1912’de Balkan Savaşı’nda yenilen Osmanlı’ya “Hasta adam”
gözüyle bakılıyordu.
Alman savaş gemileri Boğazlardan girip Karadeniz’de Ruslara
saldırınca, Rusya 2 Kasım 1914’te Osmanlı Devleti’ne savaş ilan eti. Bolşevik
Devrimi’nin yapıldığı Ekim 1917’ye kadar Karadeniz’in kıyı kasabaları Rus
saldırılarına maruz kaldı.
Almanya’nın yanında I. Dünya Savaşı’na giren Osmanlı,
Çanakkale’de zafer kazansa da yenik ilan edildi.
Müttefikler, Mondros Mütarekesi imzalandıktan sonra,
aralarına Yunanistan ve İtalya da katılmış olarak İstanbul’a girip, Boğazları
kontrollerine aldılar. Bu durumda Osmanlı ve hatta Rusya topraklarını
istedikleri gibi paylaşabileceklerdi. Bu paylaşımın gerçekleşebilmesi için
önlerinde yapmaları gereken bazı işler vardı. Öncelikle stratejik bölgeler
olmak üzere hemen işgallere başladılar. Bu işgaller kendi aralarında ki tarihi
rekabetin uzantısıydı ve yarış da sessiz bir şekilde sürüyordu.[4]
Karadeniz’e sökün eden İngiliz, Fransız, İtalyan ve Yunan
donanmalarına “gözlemci” statüsüyle ABD de katıldı. Mayıs 1919’da Anadolu’ya
giren Yunan ordusu, sadece Ege’de değil, Karadeniz’deki saldırıların da merkezi
durumundaydı.
Düşmanın 1922 yazında Karadeniz’deki gücü şöyleydi: Averoff
Zırhlısı, Kılkış Zırhlısı, Limni Zırhlısı, Elli Kruvazörü, Panter sınıfı dört
muhrip, Niki sınıfı dört muhrip ve en az iki yardımcı kruvazör.[5]
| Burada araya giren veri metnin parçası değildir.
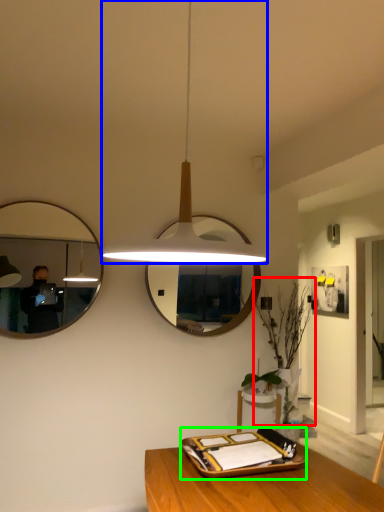 Question: Based on their relative distances, which object is farther from plant (highlighted by a red box)? Choose from lamp (highlighted by a blue box) and tray (highlighted by a green box).

Choices:
 (A) lamp
 (B) tray

Answer: (A) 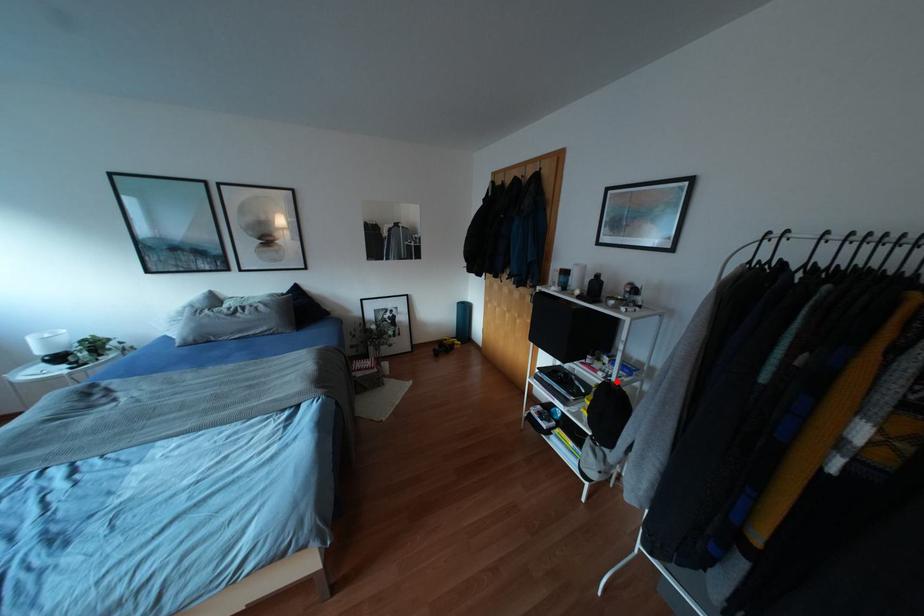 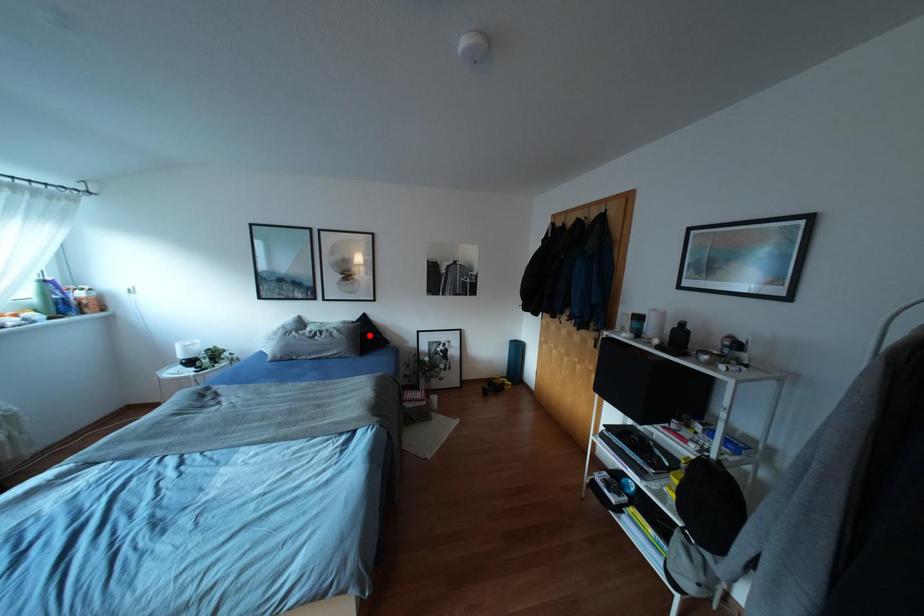 I am providing you with two images of the same scene from different viewpoints. A red point is marked on the first image and another point is marked on the second image. Are the points marked in image1 and image2 representing the same 3D position?

No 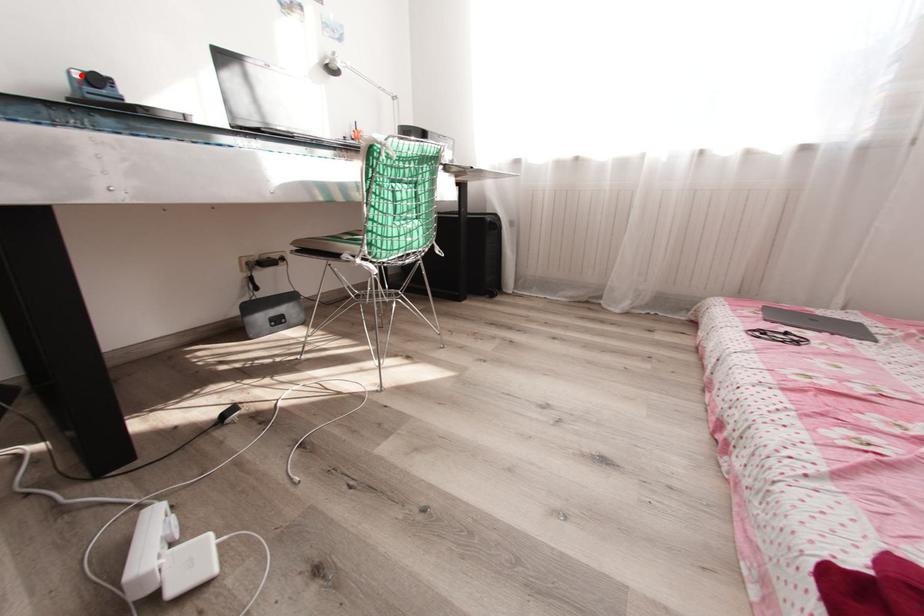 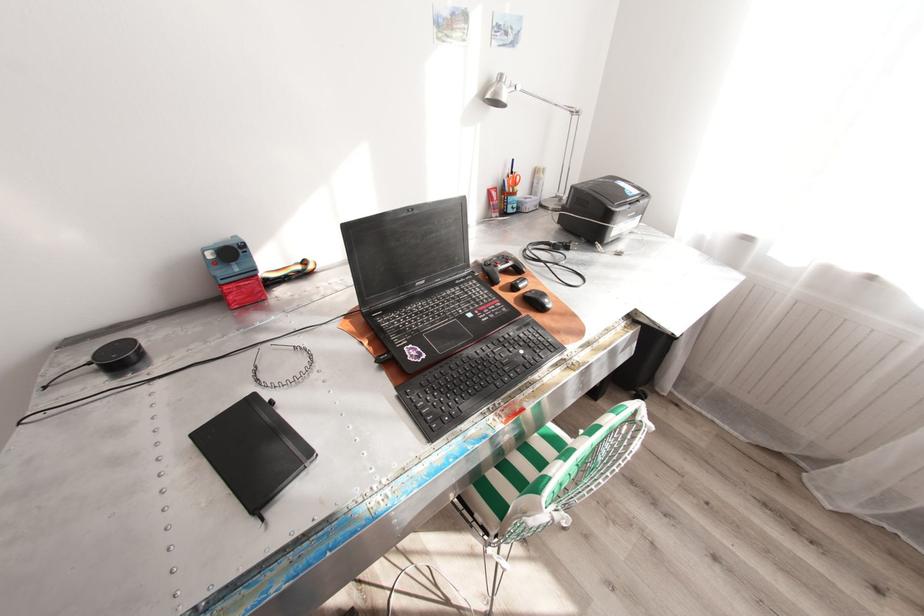 Locate, in the second image, the point that corresponds to the highlighted location in the first image.

(215, 254) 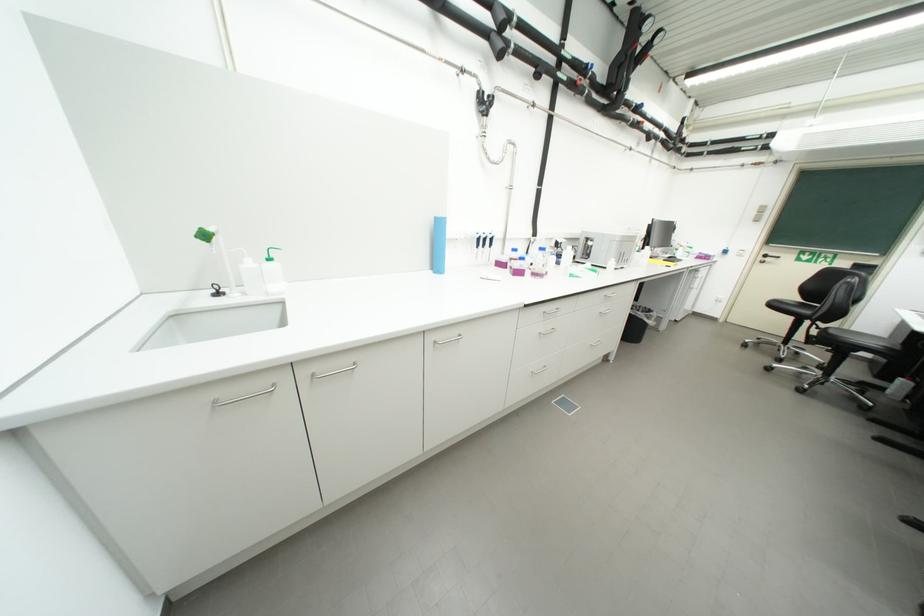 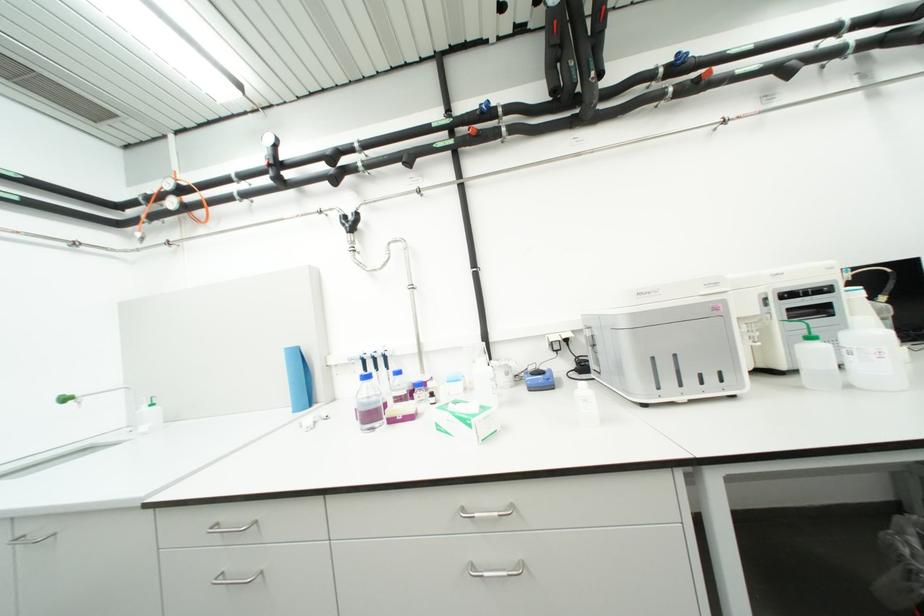 Where in the second image is the point corresponding to the point at 579,277 from the first image?

(446, 429) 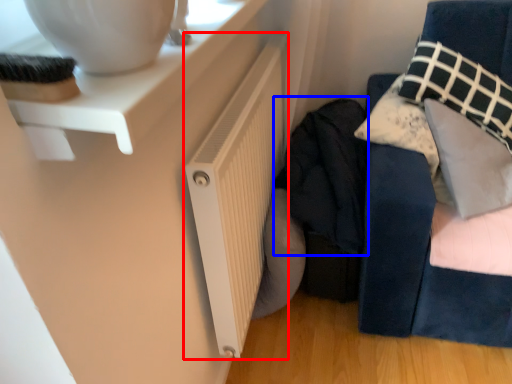 Question: Among these objects, which one is farthest to the camera, radiator (highlighted by a red box) or clothing (highlighted by a blue box)?

Choices:
 (A) radiator
 (B) clothing

Answer: (B) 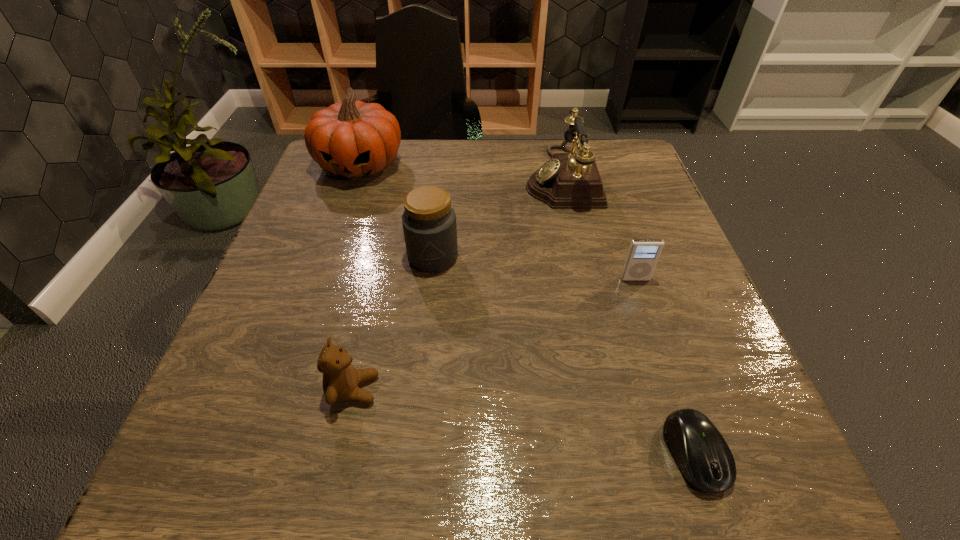 You are a GUI agent. You are given a task and a screenshot of the screen. Output one action in this format:
    pyautogui.click(x=<x>, y=<y>)
    Task: Click on the iPod that is at the right edge
    
    Given the screenshot: What is the action you would take?
    pyautogui.click(x=643, y=254)

Locate an element on the screen. This screenshot has width=960, height=540. mouse that is at the right edge is located at coordinates (704, 458).

Where is `object that is positioned at the far left corner`? This screenshot has height=540, width=960. object that is positioned at the far left corner is located at coordinates (353, 139).

I want to click on object positioned at the far right corner, so click(x=570, y=180).

Find the location of a particular element. The width and height of the screenshot is (960, 540). object present at the near right corner is located at coordinates (704, 458).

This screenshot has height=540, width=960. In the image, there is a desktop. What are the coordinates of `vacant space at the far edge` in the screenshot? It's located at (x=512, y=191).

Find the location of a particular element. Image resolution: width=960 pixels, height=540 pixels. free region at the near edge is located at coordinates (477, 460).

This screenshot has width=960, height=540. In the image, there is a desktop. Find the location of `free region at the left edge`. free region at the left edge is located at coordinates (277, 390).

At what (x,y) coordinates should I click in order to perform the action: click on vacant region at the right edge of the desktop. Please return your answer as a coordinate pair (x, y). This screenshot has height=540, width=960. Looking at the image, I should click on (691, 323).

In the image, there is a desktop. Where is `free region at the far left corner`? This screenshot has width=960, height=540. free region at the far left corner is located at coordinates (317, 166). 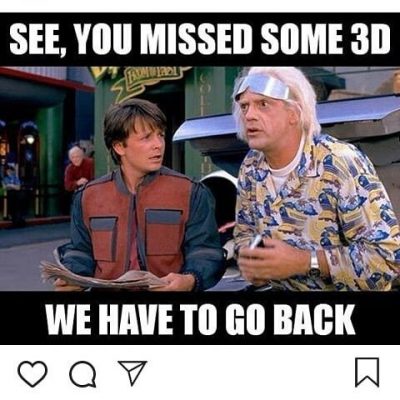 Where is `floor`? floor is located at coordinates (17, 262). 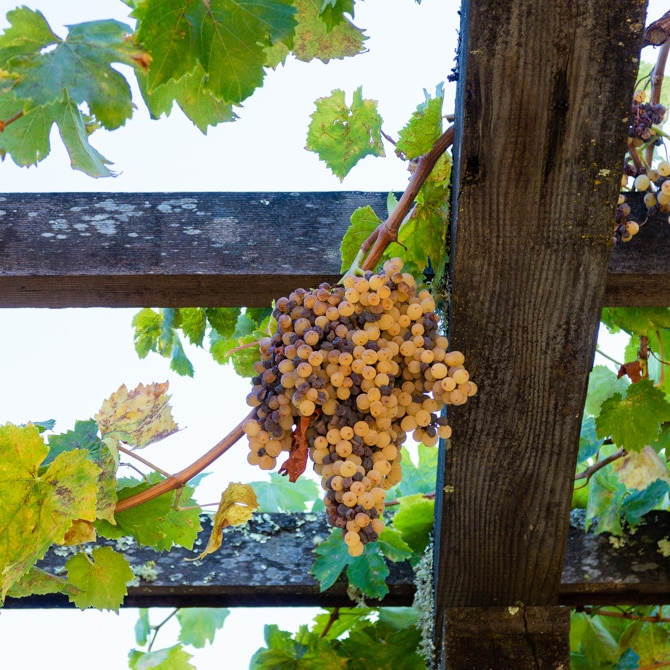 Locate an element on the screen. The height and width of the screenshot is (670, 670). wood planks is located at coordinates (504, 309), (165, 253), (230, 574), (478, 650). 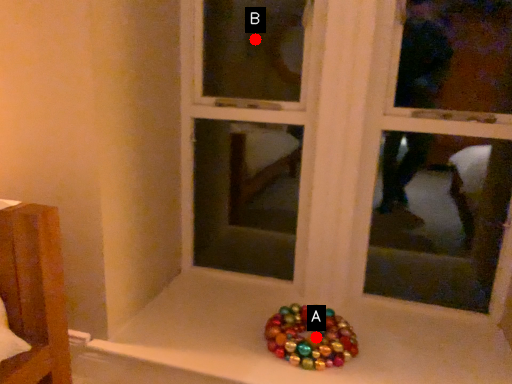 Question: Two points are circled on the image, labeled by A and B beside each circle. Among these points, which one is nearest to the camera?

Choices:
 (A) A is closer
 (B) B is closer

Answer: (A) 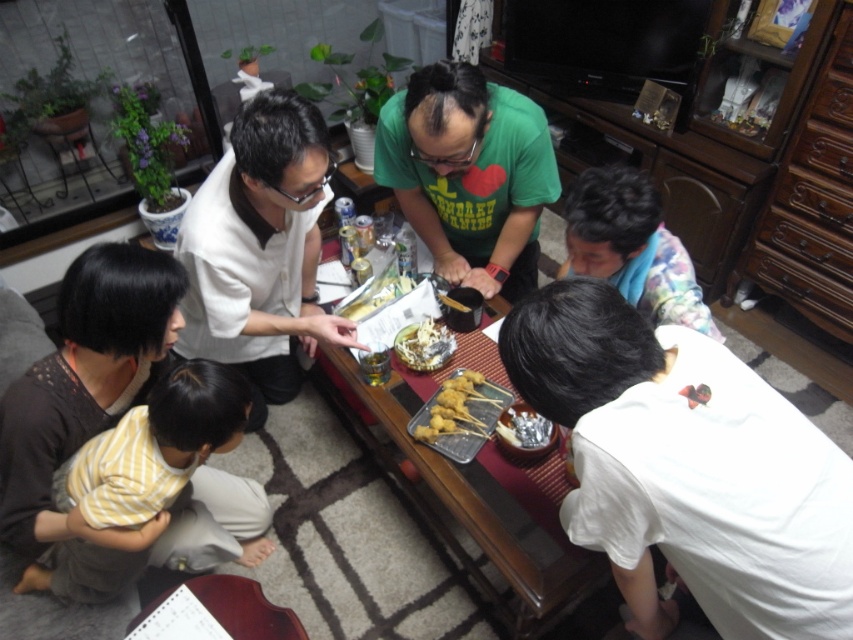 You are a guest at this gathering and want to grab a drink from the table. The wooden tray at center has some skewers on it, and the yellow striped shirt at lower left is nearby. Can you easily reach the drinks without moving the tray or the shirt?

The wooden tray at center is bigger than the yellow striped shirt at lower left, so there might still be space around them to reach the drinks without moving either object.

Looking at this image, where is the white matte shirt at upper left located in the image?

The white matte shirt at upper left is located at point (260, 250). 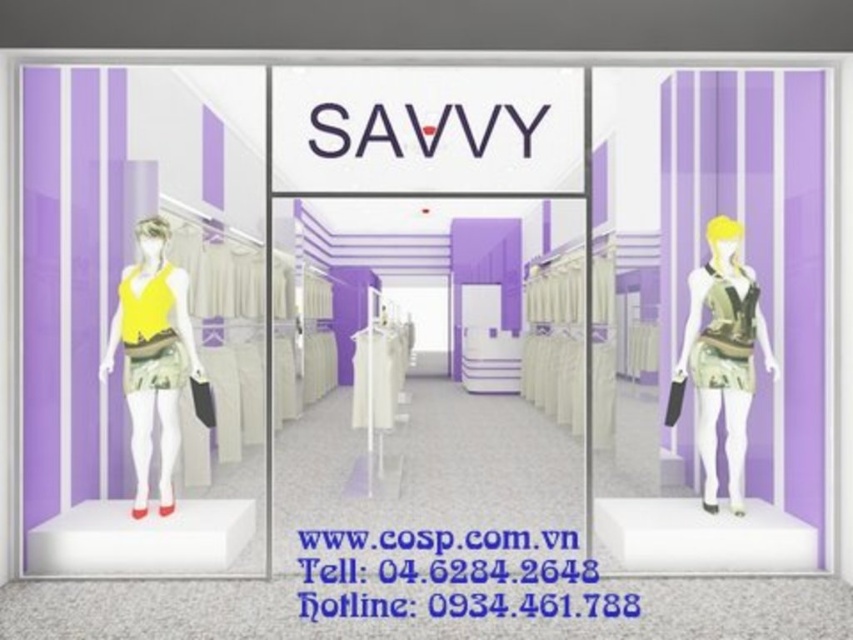 What do you see at coordinates (135, 328) in the screenshot? I see `matte yellow dress at left` at bounding box center [135, 328].

Identify the location of matte yellow dress at left. (135, 328).

Does matte yellow dress at left have a greater height compared to matte yellow fabric dress at left?

Yes.

Is matte yellow dress at left below matte yellow fabric dress at left?

Actually, matte yellow dress at left is above matte yellow fabric dress at left.

Between point (135, 212) and point (137, 515), which one is positioned behind?

Positioned behind is point (135, 212).

Find the location of a particular element. Image resolution: width=853 pixels, height=640 pixels. matte yellow dress at left is located at coordinates (135, 328).

Who is higher up, matte yellow dress at left or matte purple mannequin at right?

matte yellow dress at left is higher up.

Between matte yellow dress at left and matte purple mannequin at right, which one has less height?

matte purple mannequin at right is shorter.

Who is more forward, (190, 307) or (799, 499)?

Point (799, 499) is in front.

The width and height of the screenshot is (853, 640). I want to click on matte yellow dress at left, so [135, 328].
Karadeniz kıyıları baştan beri İtilaf Devletlerinin
kontrolündeydi ve bazı önemli noktalar işgal edilmiş durumdaydı. Türk kurtuluş
Savaşı için de en önemli deniz Karadeniz’di. Sovyet yardımı İstanbul’dan ve
Almanya’dan getirilen malzeme buradan Anadolu’ya giriyordu. Kurtuluş Savaşı
ağırlığını hissettirdikçe İtilaf kontrolü adeta yerini mYunan savaş gemilerine
bırakıyor ve onlara zaman zaman yardımcı oluyordu. Yunanistan, İnönü
Zaferi’nden sonra bu ablukayı resmileştirdi. Yakalanan subay ve erlere korsan
muamelesi yapılacağı, savaş malzemelerine el konulacağını, Türk gemilerini
batıracağını ilan ett. Yunan donanması nakliyat yapan Türk gemilerini
yakalayamayınca, çareyi limanları bombalamakta buldu ve sahneye Kılkış çıktı.
Samsun, Trabzon, İnebolu, Sinop gibi limanları abluka altına aldı, bazen küçük ve
bazen de büyük çapta bombardıman yaptı.[6]
Kıyıdaki önemli kentlerin bombalanmasıyla yerli Rumlara
moral, Türklere ise gözdağı verilmek isteniyordu.
2 Haziran 1921’de bir Yunan muhribi İnebolu açıklarında
kayıkları aradıktan sonra batıya gitmiş, Ereğli’de bir Yunan muhribinin şehri
bombalamak istemesi üzerine kısa bir topçu düellosu olmuştu. Daha sonra Cide,
Bartın, Ünye önlerinde Yunan muhripleri tarafından arama ve kontroller
yapılmış, Amasra önlerinde Yunan torpidosu tarafından bir kayık tahrip
edilmişti.[7]
1 Eylül 1921’de Terme bombardıman edildi ve üç kotra
batırıldı.
7 Haziran 1922’de Samsun bombardıman edildi.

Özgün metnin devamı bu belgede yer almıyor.